Should you get a bridging loan? Advantages and disadvantages to high interest quick cash.

This fairly new type of lending has become more and more popular in recent years ahead of the 2008 recession. With banks increasingly less likely to lend, these loans have come in handy for home owners and property developers alike, for their immediacy and large sums available. However, with their high interest rates these loans can often come with risks so considering the pros and cons before deciding to take one out is vital in ensuring you make the best choice for you.

What is a bridging loan?

A bridging loan provides a large sum of money fast but with high interest rates. They can be taken out for anywhere between one week and one year and come with rates of around 1.25% a month at their cheapest. While there are often high admin fees these loans can get you a quick short-term mortgage without having to go through various stages with solicitors and banks.

Who benefits form bridging loans

These loans are ideal for people needing a large sum of quick cash and can therefore pay it back quickly.

Landlords who buy to rent benefit from this loan as it can pay for a mortgage on a house quickly and can then be paid back through tenants’ rent.

With its fast processing people who buy houses on auction and renovate can also get a quick mortgage that they can pay back when they sell the house on.

This is the same for people who have bought a house but not yet sold their current one meaning they can pay for the house with the loan and then pay the loan back once they’ve sold their current home.

Advantages

These loans are fast meaning you avoid the long processes that would usually come with taking out a mortgage. Their speed also comes in handy when you need to buy something quickly and there is competition such as an offer on a house or a business with just a 2 week processing period.

They can also significantly improve your credit score if you pay back your loan on time and can come with open or closed terms meaning some have a fixed period to pay back where as some don’t. As they are high risk, paying back the loan early will work in your favour when it comes to taking out loans in the future.

These loans can save you in difficult financial situations. If you’re house is going to be repossessed a short-term loan can help you buy yourself time if you are confident you are able to pay the loan back.

They essentially make you a cash buyer which gives you an advantage in negotiation towards your purchase. You will have more power in competitive buying situations as you have the money up front and don’t need to go into mortgage deals until you are ready.

Disadvantages

These loans are significantly more expensive than other loans and come with high interest repayments.
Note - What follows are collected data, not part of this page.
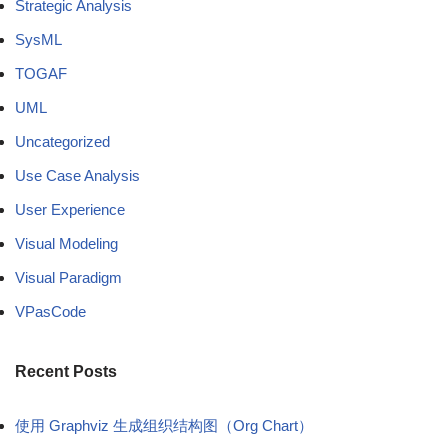
Strategic Analysis
SysML
TOGAF
UML
Uncategorized
Use Case Analysis
User Experience
Visual Modeling
Visual Paradigm
VPasCode
Recent Posts
使用 Graphviz 生成组织结构图（Org Chart）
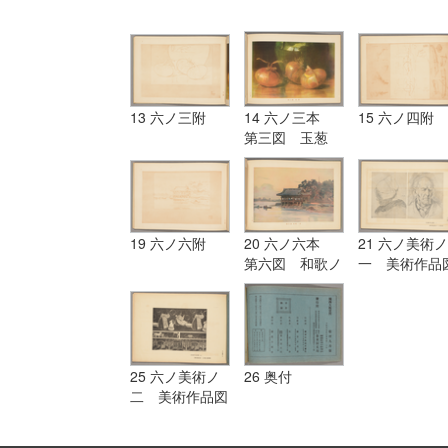
13 六ノ三附
14 六ノ三本
15 六ノ四附
第三図 玉葱
19 六ノ六附
20 六ノ六本
21 六ノ美術ノ
第六図 和歌ノ
一 美術作品
浦
（一）鉛筆写
ノ二様式
25 六ノ美術ノ
26 奥付
二 美術作品図
（二）仏国図
案 人物及動物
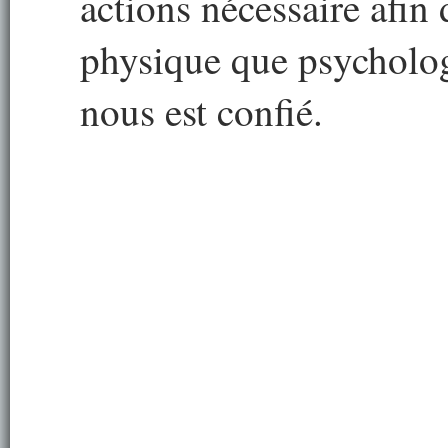
actions nécessaire afin d
physique que psycholo
nous est confié.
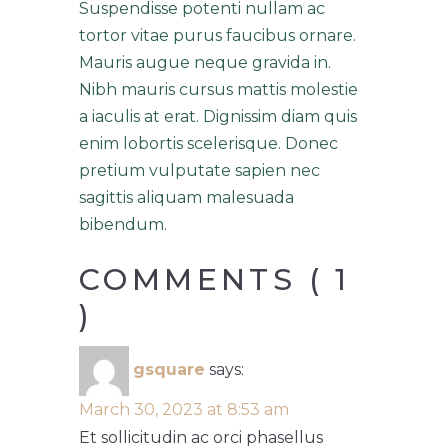
Suspendisse potenti nullam ac
tortor vitae purus faucibus ornare.
Mauris augue neque gravida in.
Nibh mauris cursus mattis molestie
a iaculis at erat. Dignissim diam quis
enim lobortis scelerisque. Donec
pretium vulputate sapien nec
sagittis aliquam malesuada
bibendum.
COMMENTS ( 1
)
gsquare
says:
March 30, 2023 at 8:53 am
Et sollicitudin ac orci phasellus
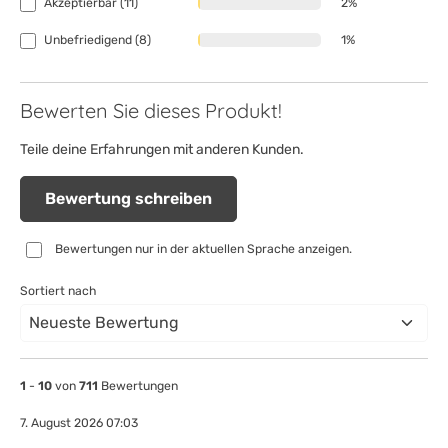
Akzeptierbar (11)
2%
Unbefriedigend (8)
1%
Bewerten Sie dieses Produkt!
Teile deine Erfahrungen mit anderen Kunden.
Bewertung schreiben
Bewertungen nur in der aktuellen Sprache anzeigen.
Sortiert nach
1
-
10
von
711
Bewertungen
7. August 2026 07:03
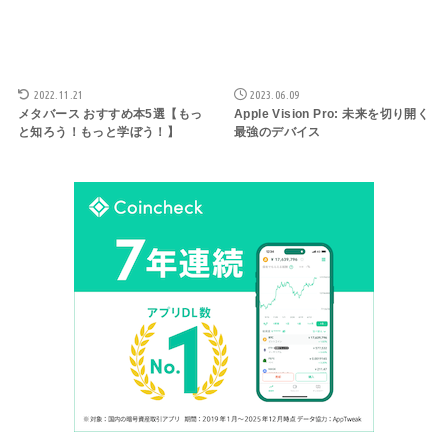
2022.11.21
2023.06.09
メタバース おすすめ本5選【もっ
Apple Vision Pro: 未来を切り開く
と知ろう！もっと学ぼう！】
最強のデバイス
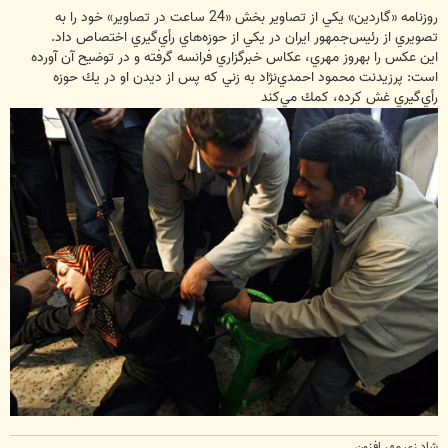
روزنامه «گاردين» يكي از تصاوير بخش «24 ساعت در تصاوير» خود را به
تصويري از رئيس‌جمهور ايران در يكي از حوزه‌هاي رأي‌گيري اختصاص داد.
اين عكس را بهروز مهري، عكاس خبرگزاري فرانسه گرفته و در توضيح آن آورده
است: پرزيدنت محمود احمدي‌نژاد به زني كه پس از ديدن او در يك حوزه
رأي‌گيري غش كرده، كمك مي‌كند
شاد زی مهر افزون ...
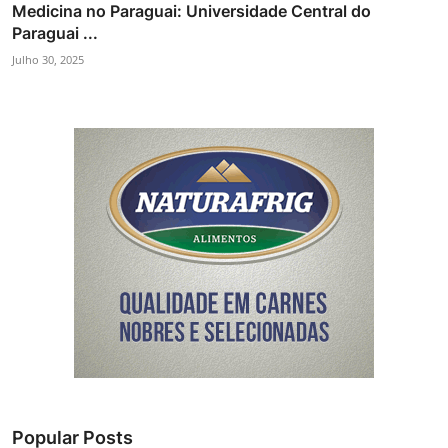
Medicina no Paraguai: Universidade Central do
Paraguai ...
Julho 30, 2025
Popular Posts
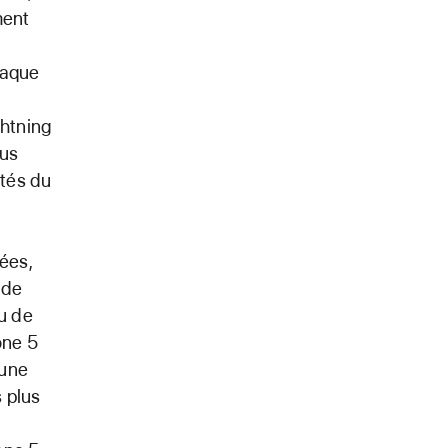
ment
haque
htning
ous
otés du
ées,
 de
au de
one 5
 une
 plus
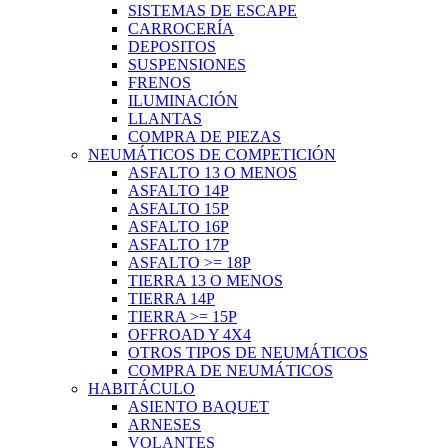
SISTEMAS DE ESCAPE
CARROCERÍA
DEPOSITOS
SUSPENSIONES
FRENOS
ILUMINACIÓN
LLANTAS
COMPRA DE PIEZAS
NEUMÁTICOS DE COMPETICIÓN
ASFALTO 13 O MENOS
ASFALTO 14P
ASFALTO 15P
ASFALTO 16P
ASFALTO 17P
ASFALTO >= 18P
TIERRA 13 O MENOS
TIERRA 14P
TIERRA >= 15P
OFFROAD Y 4X4
OTROS TIPOS DE NEUMÁTICOS
COMPRA DE NEUMÁTICOS
HABITÁCULO
ASIENTO BAQUET
ARNESES
VOLANTES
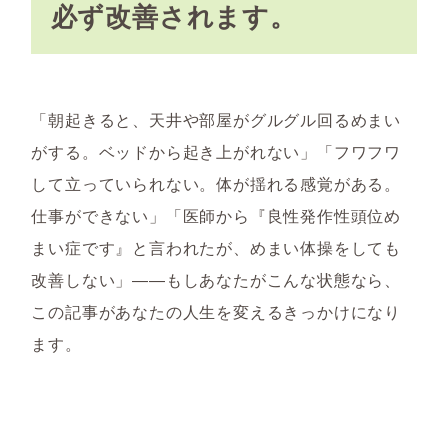
必ず改善されます。
「朝起きると、天井や部屋がグルグル回るめまい
がする。ベッドから起き上がれない」「フワフワ
して立っていられない。体が揺れる感覚がある。
仕事ができない」「医師から『良性発作性頭位め
まい症です』と言われたが、めまい体操をしても
改善しない」――もしあなたがこんな状態なら、
この記事があなたの人生を変えるきっかけになり
ます。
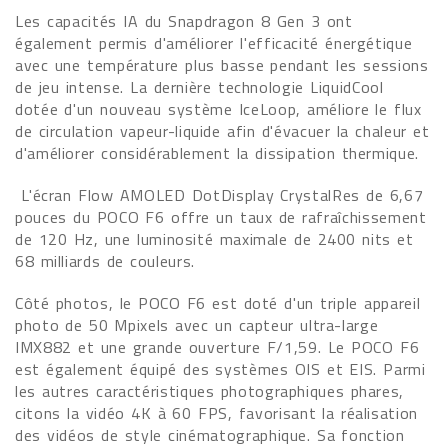
Les capacités IA du Snapdragon 8 Gen 3 ont
également permis d'améliorer l'efficacité énergétique
avec une température plus basse pendant les sessions
de jeu intense. La dernière technologie LiquidCool
dotée d'un nouveau système IceLoop, améliore le flux
de circulation vapeur-liquide afin d'évacuer la chaleur et
d'améliorer considérablement la dissipation thermique.
L'écran Flow AMOLED DotDisplay CrystalRes de 6,67
pouces du POCO F6 offre un taux de rafraîchissement
de 120 Hz, une luminosité maximale de 2400 nits et
68 milliards de couleurs.
Côté photos, le POCO F6 est doté d'un triple appareil
photo de 50 Mpixels avec un capteur ultra-large
IMX882 et une grande ouverture F/1,59. Le POCO F6
est également équipé des systèmes OIS et EIS. Parmi
les autres caractéristiques photographiques phares,
citons la vidéo 4K à 60 FPS, favorisant la réalisation
des vidéos de style cinématographique. Sa fonction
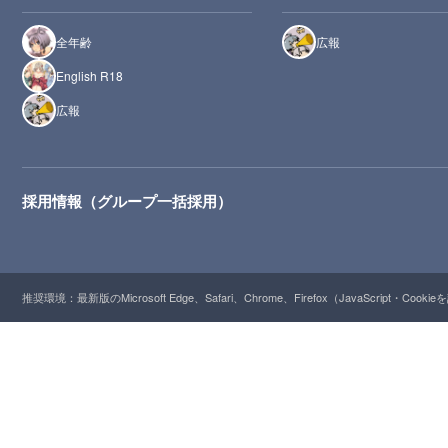
全年齢
広報
English R18
広報
採用情報（グループ一括採用）
推奨環境：最新版のMicrosoft Edge、Safari、Chrome、Firefox（JavaScript・Cooki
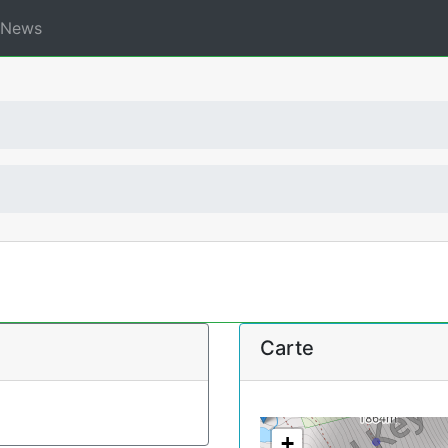
News
Carte
+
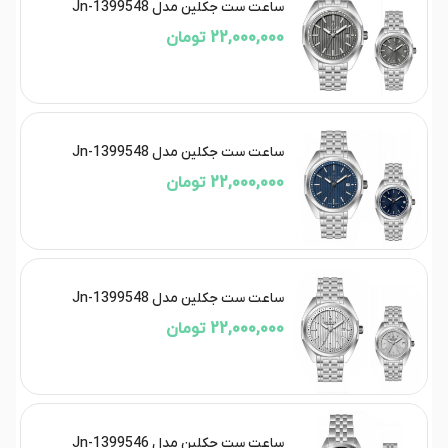
ساعت ست جکلین مدل Jn-1399548
22,000,000 تومان
ساعت ست جکلین مدل Jn-1399548
22,000,000 تومان
ساعت ست جکلین مدل Jn-1399548
22,000,000 تومان
ساعت ست جکلین مدل Jn-1399546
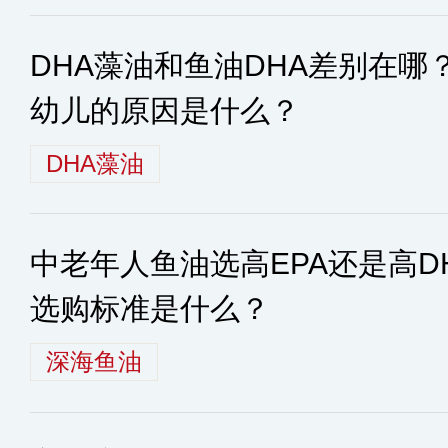
DHA藻油和鱼油DHA差别在哪
幼儿的原因是什么？
DHA藻油
中老年人鱼油选高EPA还是高D
选购标准是什么？
深海鱼油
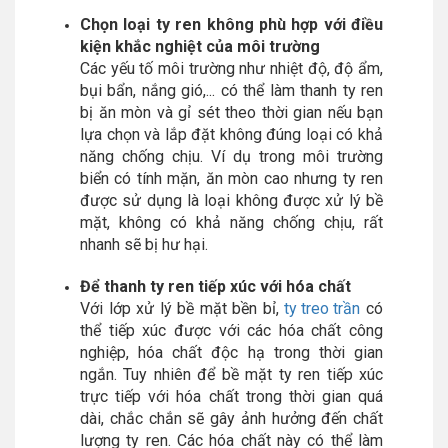
Chọn loại ty ren không phù hợp với điều
kiện khắc nghiệt của môi trường
Các yếu tố môi trường như nhiệt độ, độ ẩm,
bụi bẩn, nắng gió,... có thể làm thanh ty ren
bị ăn mòn và gỉ sét theo thời gian nếu bạn
lựa chọn và lắp đặt không đúng loại có khả
năng chống chịu. Ví dụ trong môi trường
biển có tính mặn, ăn mòn cao nhưng ty ren
được sử dụng là loại không được xử lý bề
mặt, không có khả năng chống chịu, rất
nhanh sẽ bị hư hại.
Để thanh ty ren tiếp xúc với hóa chất
Với lớp xử lý bề mặt bền bỉ,
ty treo trần
có
thể tiếp xúc được với các hóa chất công
nghiệp, hóa chất độc hạ trong thời gian
ngắn. Tuy nhiên để bề mặt ty ren tiếp xúc
trực tiếp với hóa chất trong thời gian quá
dài, chắc chắn sẽ gây ảnh hưởng đến chất
lượng ty ren. Các hóa chất này có thể làm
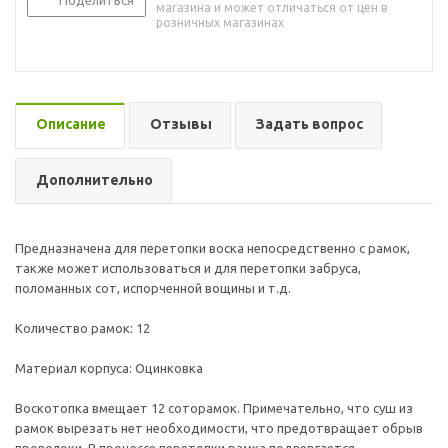
Поделиться
магазина и может отличаться от цен в
розничных магазинах
Описание
Отзывы
Задать вопрос
Дополнительно
Предназначена для перетопки воска непосредственно с рамок,
также может использоваться и для перетопки забруса,
поломанных сот, испорченной вощины и т.д.
Количество рамок: 12
Материал корпуса: Оцинковка
Воскотопка вмещает 12 соторамок. Примечательно, что суш из
рамок вырезать нет необходимости, что предотвращает обрыв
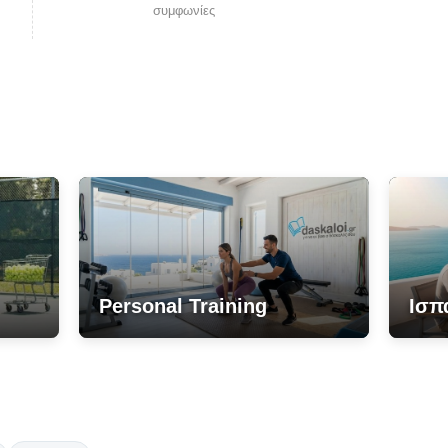
συμφωνίες
Personal Training
Ισπ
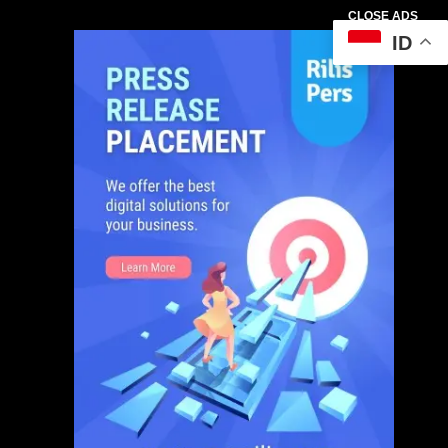
CLOSE ADS
ID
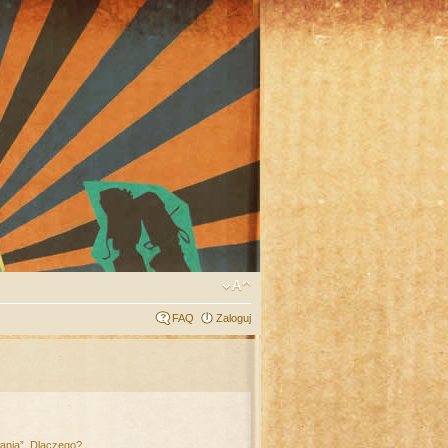
FAQ
Zaloguj
łania”. Dlaczego?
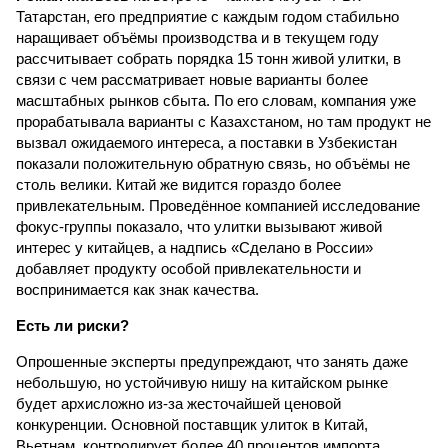
Татарстан, его предприятие с каждым годом стабильно
наращивает объёмы производства и в текущем году
рассчитывает собрать порядка 15 тонн живой улитки, в
связи с чем рассматривает новые варианты более
масштабных рынков сбыта. По его словам, компания уже
прорабатывала варианты с Казахстаном, но там продукт не
вызвал ожидаемого интереса, а поставки в Узбекистан
показали положительную обратную связь, но объёмы не
столь велики. Китай же видится гораздо более
привлекательным. Проведённое компанией исследование
фокус-группы показало, что улитки вызывают живой
интерес у китайцев, а надпись «Сделано в России»
добавляет продукту особой привлекательности и
воспринимается как знак качества.
Есть ли риски?
Опрошенные эксперты предупреждают, что занять даже
небольшую, но устойчивую нишу на китайском рынке
будет архисложно из-за жесточайшей ценовой
конкуренции. Основной поставщик улиток в Китай,
Вьетнам, контролирует более 40 процентов импорта,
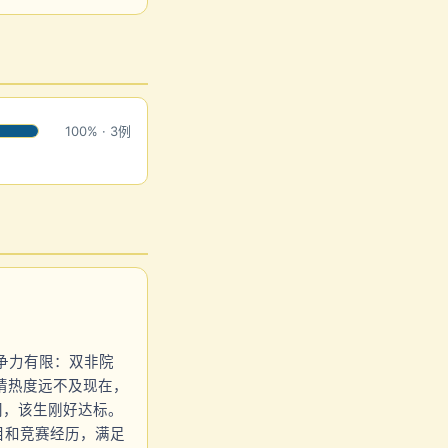
100% · 3例
竞争力有限：双非院
申请热度远不及现在，
间，该生刚好达标。
目和竞赛经历，满足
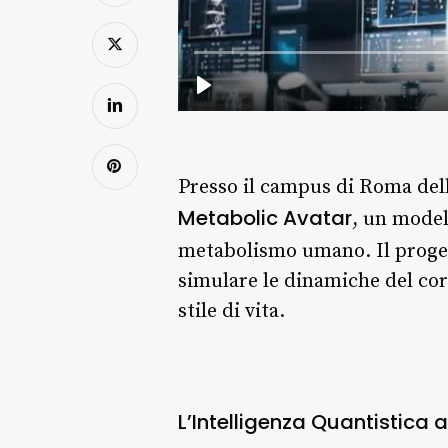
Presso il campus di Roma dell
Metabolic Avatar
, un model
metabolismo umano. Il proge
simulare le dinamiche del corp
stile di vita.
L’Intelligenza Quantistica a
As they offer large sums of money on a short term basis repayment is expected to be fast so rates are much higher than that of a longer term loan.

Bridging lenders are not flexible with late payments and you can be charged high penalty fees if this is the case. You have to be confident in repaying the loan if you are planning to take one out as fees can mount if repayments are overdue making it sometimes impossible for people to be able to repay the loan.

These loans often rely on the borrower being able to get a mortgage from a mainstream lender soon after they take out the loan. If this isn’t possible the borrower can end up with a large amount of debt gathering compound interest while they try to find a lender to give them a long-term loan.

In addition to this if you are looking to take out a loan it is essential that you compare the different deals on the market as choosing the wrong one for the time period you are looking for can have dire effects on your finances. Some lenders can try and rip you off as these loans are often needed in an emergency so take care when seeking out a lender and do your research.

Overall these loans can be extremely beneficial when it comes to buying properties and needing quick cash. While they come with a whole list of advantages it’s always important before taking out any loan to know exactly what will be the right decision for you and your financial future.